You have to make sure you know the difference in meanings before using this one.
- The lights went out again! Can someone go and check what happened?
- Damn, the lights went out! Now I can’t see what I’m working on.
- The lights went out, and I don’t know what I need to do to get them back on again!
Who Turned Out The Lights?
“Who turned out the lights” is a humorous question that some native speakers might use. While it doesn’t explicitly mention that the light bulb is broken, it works to show that the lights aren’t on, and it’s a sarcastic comment to try and figure out why that is the case.
Many native English speakers like to use sarcasm when they’re asking about things like this. If they notice that something is broken when it shouldn’t be, they might try to use humor to lighten the situation before delivering the news.
- Who turned out the lights? I’m sure I flicked these switches up just a second ago!
- Okay, who turned out the lights? I thought they would have come on by now!
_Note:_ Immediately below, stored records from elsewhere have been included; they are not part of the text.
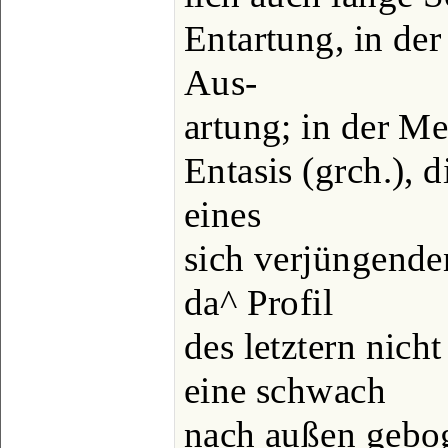
Entartung, in der
Aus-
artung; in der Me
Entasis (grch.), 
eines
sich verjüngende
da^ Profil
des letztern nich
eine schwach
nach außen gebog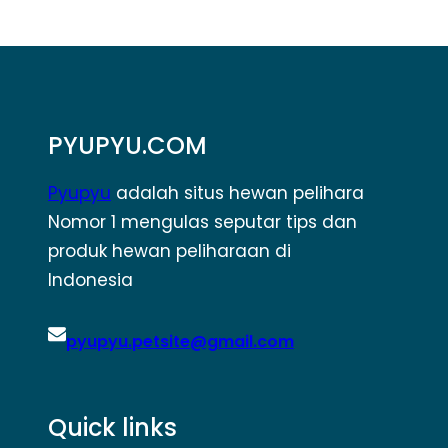
PYUPYU.COM
Pyupyu
adalah situs hewan pelihara
Nomor 1 mengulas seputar tips dan
produk hewan peliharaan di
Indonesia
pyupyu.petsite@gmail.com
Quick links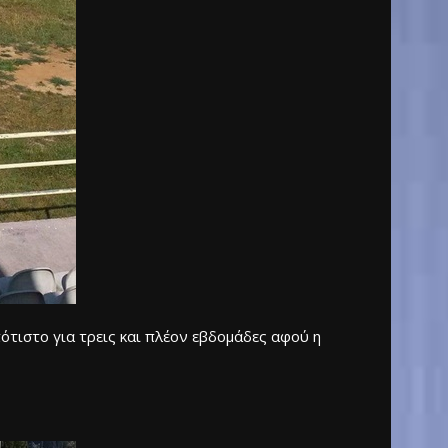
πότιστο για τρεις και πλέον εβδομάδες αφού η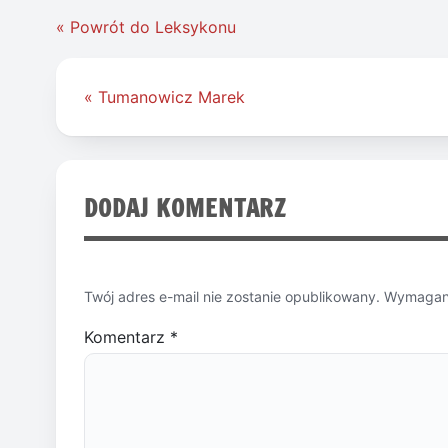
« Powrót do Leksykonu
Nawigacja
« Tumanowicz Marek
wpisu
DODAJ KOMENTARZ
Twój adres e-mail nie zostanie opublikowany.
Wymagane
Komentarz
*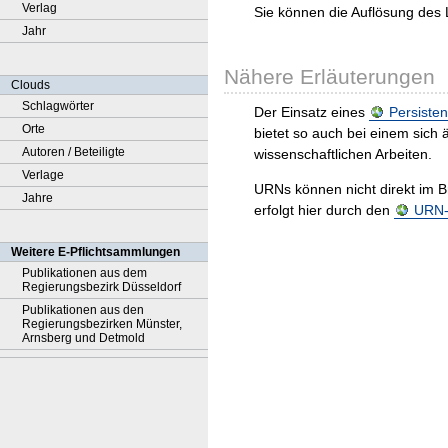
Verlag
Sie können die Auflösung des 
Jahr
Nähere Erläuterungen
Clouds
Schlagwörter
Der Einsatz eines
Persisten
Orte
bietet so auch bei einem sic
Autoren / Beteiligte
wissenschaftlichen Arbeiten.
Verlage
URNs können nicht direkt im B
Jahre
erfolgt hier durch den
URN-R
Weitere E-Pflichtsammlungen
Publikationen aus dem
Regierungsbezirk Düsseldorf
Publikationen aus den
Regierungsbezirken Münster,
Arnsberg und Detmold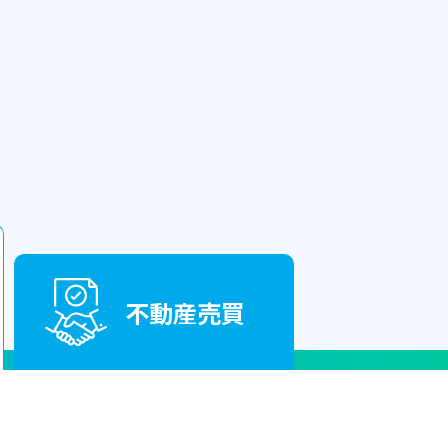
不動産売買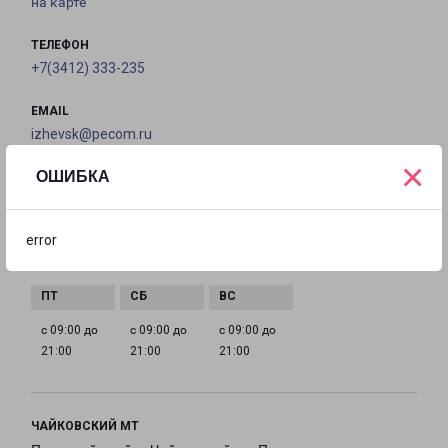
на карте
ТЕЛЕФОН
+7(3412) 333-235
EMAIL
izhevsk@pecom.ru
×
ОШИБКА
ГРАФИК РАБОТЫ
error
с 09:00 до
с 09:00 до
с 09:00 до
с 09:00 до
21:00
21:00
21:00
21:00
с 09:00 до
с 09:00 до
с 09:00 до
21:00
21:00
21:00
ЧАЙКОВСКИЙ МТ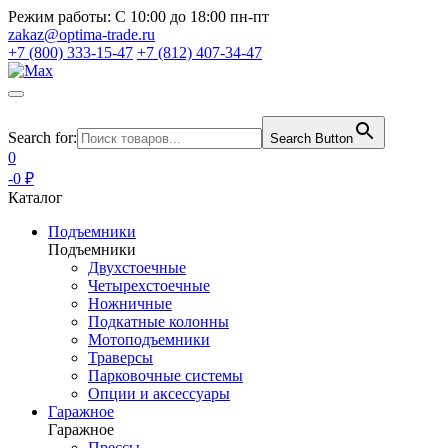
Режим работы:
С 10:00 до 18:00 пн-пт
zakaz@optima-trade.ru
+7 (800) 333-15-47
+7 (812) 407-34-47
Search for:
Search Button
0
-0 ₽
Каталог
Подъемники
Подъемники
Двухстоечные
Четырехстоечные
Ножничные
Подкатные колонны
Мотоподъемники
Траверсы
Парковочные системы
Опции и аксессуары
Гаражное
Гаражное
Прессы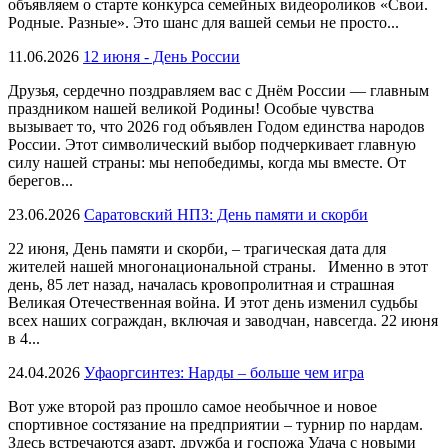
объявляем о старте конкурса семейных видеороликов «Свои.
Родные. Разные». Это шанс для вашей семьи не просто...
11.06.2026
12 июня - День России
Друзья, сердечно поздравляем вас с Днём России — главным
праздником нашей великой Родины! Особые чувства
вызывает то, что 2026 год объявлен Годом единства народов
России. Этот символический выбор подчеркивает главную
силу нашей страны: мы непобедимы, когда мы вместе. От
берегов...
23.06.2026
Саратовский НПЗ: День памяти и скорби
22 июня, День памяти и скорби, – трагическая дата для
жителей нашей многонациональной страны. Именно в этот
день, 85 лет назад, началась кровопролитная и страшная
Великая Отечественная война. И этот день изменил судьбы
всех наших сограждан, включая и заводчан, навсегда. 22 июня
в 4...
24.04.2026
Уфаоргсинтез: Нарды – больше чем игра
Вот уже второй раз прошло самое необычное и новое
спортивное состязание на предприятии – турнир по нардам.
Здесь встречаются азарт, дружба и госпожа Удача с новыми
- I think your bulbs are out! Who turned out the lights? I can’t see a thing around me!
The Light Bulb Is Dead
“The light bulb is dead” is a simple way to show that it no longer works. We can use “dead” to describe the light bulb, and it works in the same way you’d expect the adjective to work. It implies that there is no life (or light) left in the light bulb.
It’s quite common for people to use “dead” when they’re talking about electrical things. They will often say that something is dead when no more electricity is able to power it.
For example, you might have heard “my phone is dead” or “the hairdryer is dead.” Both imply that the equipment no longer works because they do not carry electrical charges.
- The light bulb is dead, so you’re going to need to go out and buy a new one.
- This light bulb is dead! Can you replace it for me?
- The bulb’s dead. I think we should look into getting a new one.
The Bulb Has Had It
“The bulb has had it” is a really informal way of showing someone that the bulb is broken. We can use “has had it” to show that there is nothing left for the bulb to do. It’s the present perfect tense, which implies the bulb has only just died out.
- Oh, that bulb has had it! We just haven’t had much time to replace it over the last few weeks.
- The bulb has had it. We’re trying to find a replacement, but it’s harder than it seems.
- Oops, the bulb has had it! I didn’t mean to flick it on, but it clearly needed replacing anyway!
The Bulb Has Fused
“The bulb has fused” isn’t particularly common, but it can still be used. Native speakers will understand what you mean when you say it because “fused” implies that the bulb has run its fuse and “blown out.”
If a fuse has blown, it means electrical equipment will no longer work. That’s why it works well when we want to say that a bulb has “fused.”
- The bulb has fused again! I swear he only replaced it yesterday.
- The bulb’s fused! We need to find a better supplier that lasts a bit longer.
- I think this bulb has fused. We should find a better one before installing it this time!
The Bulb Needs Replacing
“The bulb needs replacing” is a good way to show that someone needs to fix it. While it doesn’t outright state that the bulb “went out,” we can still use this phrase to show that there is no light left in the bulb (hence why it needs replacing).
It’s common for native speakers to use phrases like this when they want someone to do the job for them. They often will ask other people to replace a bulb rather than trying to do it themselves.
- The bulb needs replacing, Matt. Do you have time to do it?
- I can see the bulb needs replacing. When was the last time you had a new one installed?
- That bulb needs replacing. I’m flicking the switch, but nothing’s happening!